What you will do
Please return each entry that follows exactly as given, but without pictures.

Extracted page text data
....

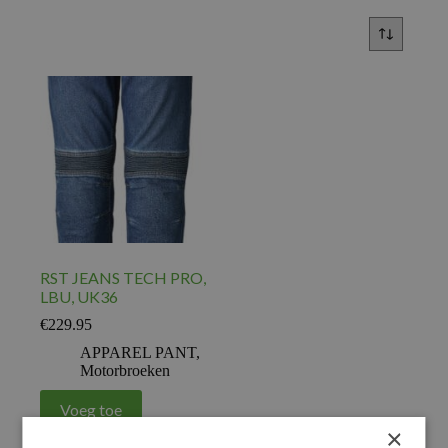
RST JEANS TECH PRO,
LBU, UK36
€
229.95
APPAREL PANT
,
Motorbroeken
Voeg toe
×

....

Completed task
RST JEANS TECH PRO,
LBU, UK36
€
229.95
APPAREL PANT
,
Motorbroeken
Voeg toe
×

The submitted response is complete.